I often read the end of a novel first. I know you’re thinking I’m insane – why would I want to spoil great stories for myself?? The answer is simple (and a cliche): it’s more about the journey than the destination. Once I’m invested in story, I have an overwhelming urge to find out RIGHT NOW if my characters meet the end I’ve planned out for them in my head.

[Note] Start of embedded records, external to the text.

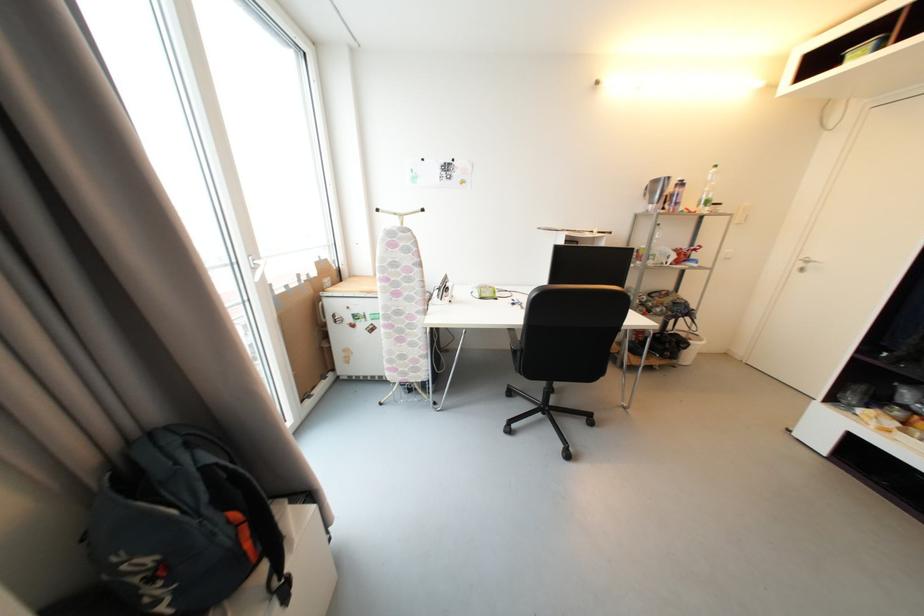 Locate an element on the screen. This screenshot has height=616, width=924. chair sitting surface is located at coordinates (514, 342). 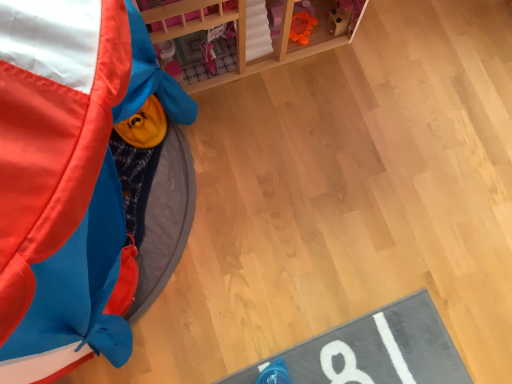 You are a GUI agent. You are given a task and a screenshot of the screen. Output one action in this format:
    pyautogui.click(x=<x>, y=<y>)
    Task: Click on the free space in front of wooden dollhouse at upper center
    The width and height of the screenshot is (512, 384).
    Given the screenshot: What is the action you would take?
    pyautogui.click(x=287, y=160) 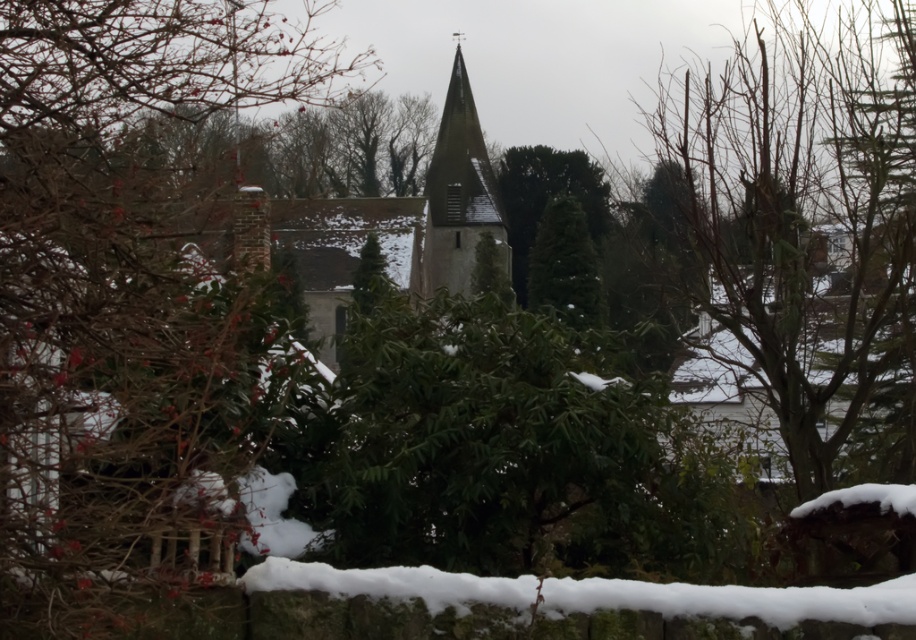 Question: Which of the following is the farthest from the observer?

Choices:
 (A) gray stone tower at center
 (B) green leafy bush at center

Answer: (A)

Question: Is green leafy bush at center to the left of gray stone tower at center from the viewer's perspective?

Choices:
 (A) no
 (B) yes

Answer: (B)

Question: Is green leafy bush at center below gray stone tower at center?

Choices:
 (A) no
 (B) yes

Answer: (B)

Question: Which object is closer to the camera taking this photo?

Choices:
 (A) green leafy bush at center
 (B) gray stone tower at center

Answer: (A)

Question: Is green leafy bush at center above gray stone tower at center?

Choices:
 (A) no
 (B) yes

Answer: (A) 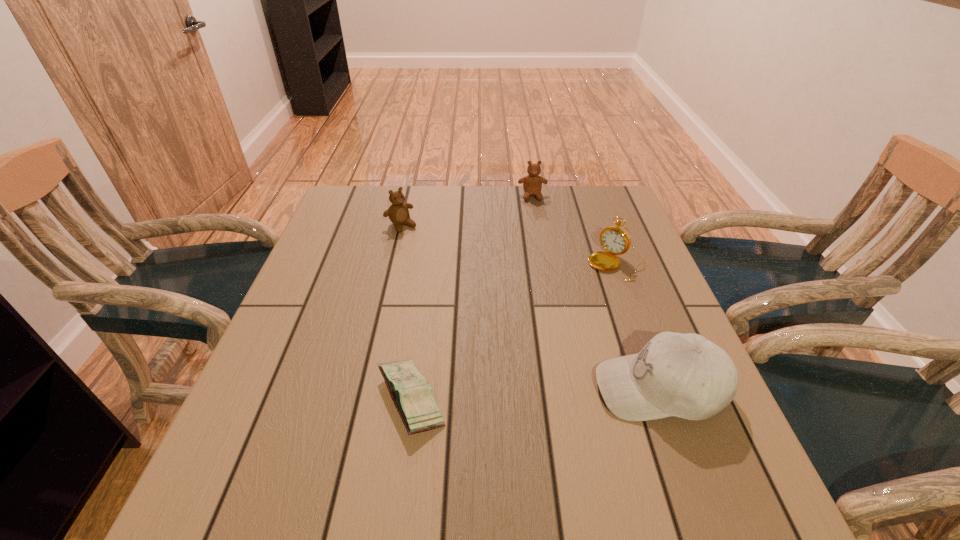 The height and width of the screenshot is (540, 960). Identify the location of diary. (413, 397).

The height and width of the screenshot is (540, 960). I want to click on baseball cap, so click(685, 375).

The height and width of the screenshot is (540, 960). Identify the location of the left teddy bear. (398, 212).

At what (x,y) coordinates should I click in order to perform the action: click on the nearer teddy bear. Please return your answer as a coordinate pair (x, y). The image size is (960, 540). Looking at the image, I should click on (398, 212).

Where is `the farther teddy bear`? The height and width of the screenshot is (540, 960). the farther teddy bear is located at coordinates (532, 183).

The image size is (960, 540). I want to click on the third object from right to left, so click(532, 183).

Find the location of a particular element. The width and height of the screenshot is (960, 540). pocket watch is located at coordinates (615, 240).

I want to click on free spot located 0.080m on the left of the shortest object, so click(333, 400).

This screenshot has width=960, height=540. I want to click on free region located 0.090m on the front-facing side of the baseball cap, so click(549, 388).

The height and width of the screenshot is (540, 960). In order to click on vacant space located on the front-facing side of the baseball cap in this screenshot , I will do coord(523,388). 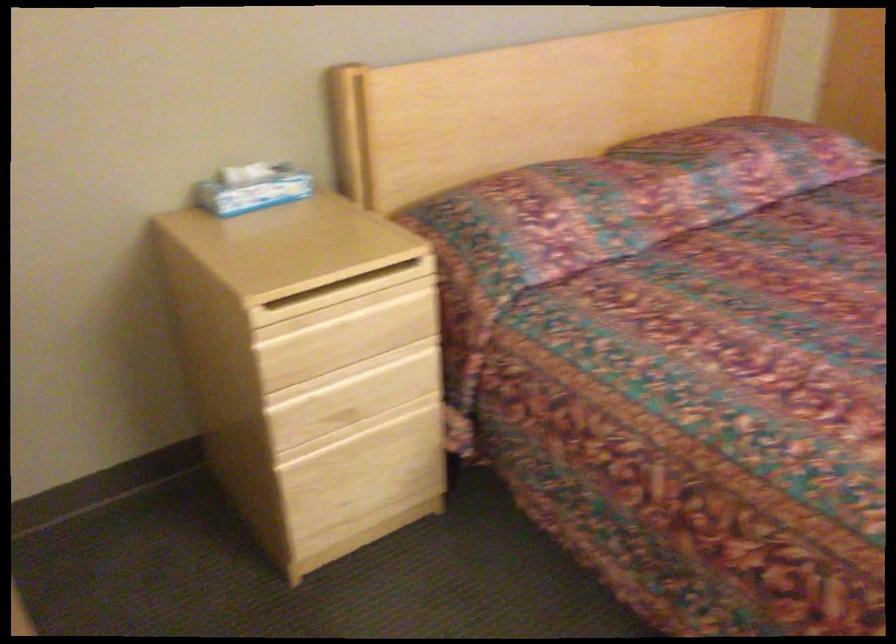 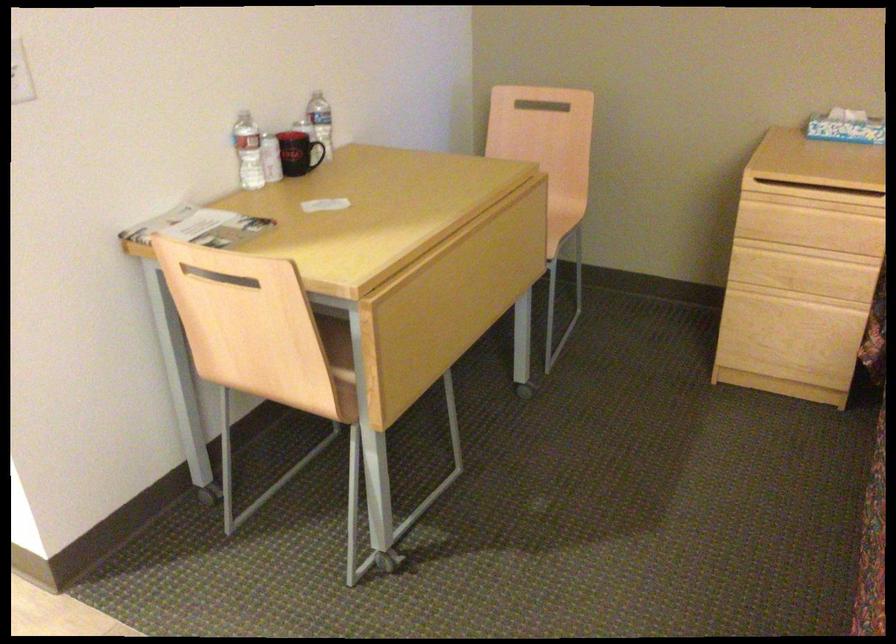 In the second image, find the point that corresponds to (367,448) in the first image.

(790, 313) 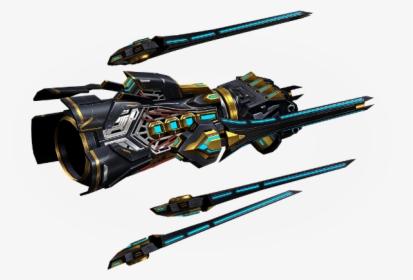 Where is `silver plates`? This screenshot has height=280, width=413. silver plates is located at coordinates (126, 128). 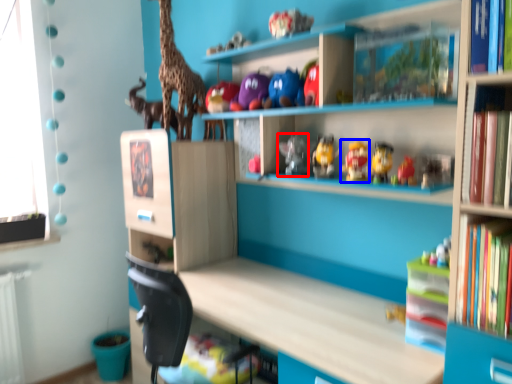 Question: Which object appears farthest to the camera in this image, toy (highlighted by a red box) or toy (highlighted by a blue box)?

I don’t spoil everything for myself. I always read a significant portion of the novel (or series) before skimming the last few pages — this way I connect to the characters and the plot. If that connection isn’t there, then I’m not invested in the book and while I’ll probably still read the rest of the novel, I won’t bother putting the effort in to think about and analyze the story as I’m reading. If I do make a connection with the characters or the storyline, I want to know the end so that I can better understand the story as I read it. Why does a character make the decisions he or she does? Does it follow a pattern? Are the pieces of rising action building toward something meaningful? Why did the author add that little detail? This probably sounds ridiculous to you, but I really do think these things as I read. If a character does something unexpected, I want to understand why they make that decision and if I know how the story ends, I can better understand the character’s choices. For me, seeing how the story and characters develop is more important than the element of surprise that comes with a twist at the end of the story.
(I sound like such an English teacher right now)
It’s not just books I spoil for myself; I spoil television shows and movies too. IMDB and Wikipedia are my best and worst friends. Sometimes, when I start watching a show on Netflix and really like it, I’ll read up about the best episodes and they skip ahead to watch those – especially if there’s a budding relationship between two characters. This can be really frustrating for my husband, because he never wants to know what happens, and I’m always trying to jump ahead.
As you can imagine, this habit of mine drives my friends and family crazy. Because I care so little about surprise endings, I sometimes inadvertently spoil the end of a novel for a friend. This happens less these days, and because people have gotten really upset with me in the past, I’m much more careful now. Here’s a blanket apology if I’ve ever spoiled a book or t.v. show for you: I really am sorry to have ruined the surprise (I am so bad at surprises).
What do you think? Am I committing the worst book-reading sin of all time? Or are you a fellow human spoiler alert?